- Saved entries:
Content starts

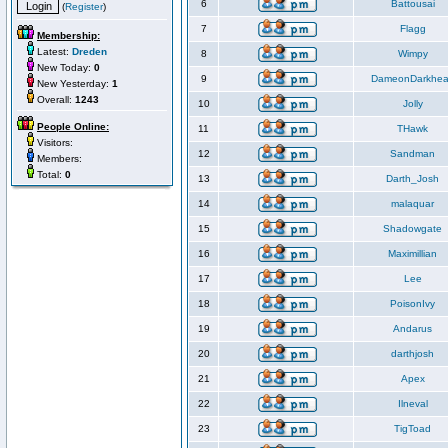
6
Battousai
(
Register
)
7
Flagg
Membership:
Latest:
Dreden
8
Wimpy
New Today:
0
9
DameonDarkhea
New Yesterday:
1
Overall:
1243
10
Jolly
People Online:
11
THawk
Visitors:
12
Sandman
Members:
Total:
0
13
Darth_Josh
14
malaquar
15
Shadowgate
16
Maximillian
17
Lee
18
PoisonIvy
19
Andarus
20
darthjosh
21
Apex
22
Ilneval
23
TigToad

Content ends

- Task prompt: Pictures are to be excluded; the records themselves are to be reproduced exactly.

- Answer box:
6
Battousai
(
Register
)
7
Flagg
Membership:
Latest:
Dreden
8
Wimpy
New Today:
0
9
DameonDarkhea
New Yesterday:
1
Overall:
1243
10
Jolly
People Online:
11
THawk
Visitors:
12
Sandman
Members:
Total:
0
13
Darth_Josh
14
malaquar
15
Shadowgate
16
Maximillian
17
Lee
18
PoisonIvy
19
Andarus
20
darthjosh
21
Apex
22
Ilneval
23
TigToad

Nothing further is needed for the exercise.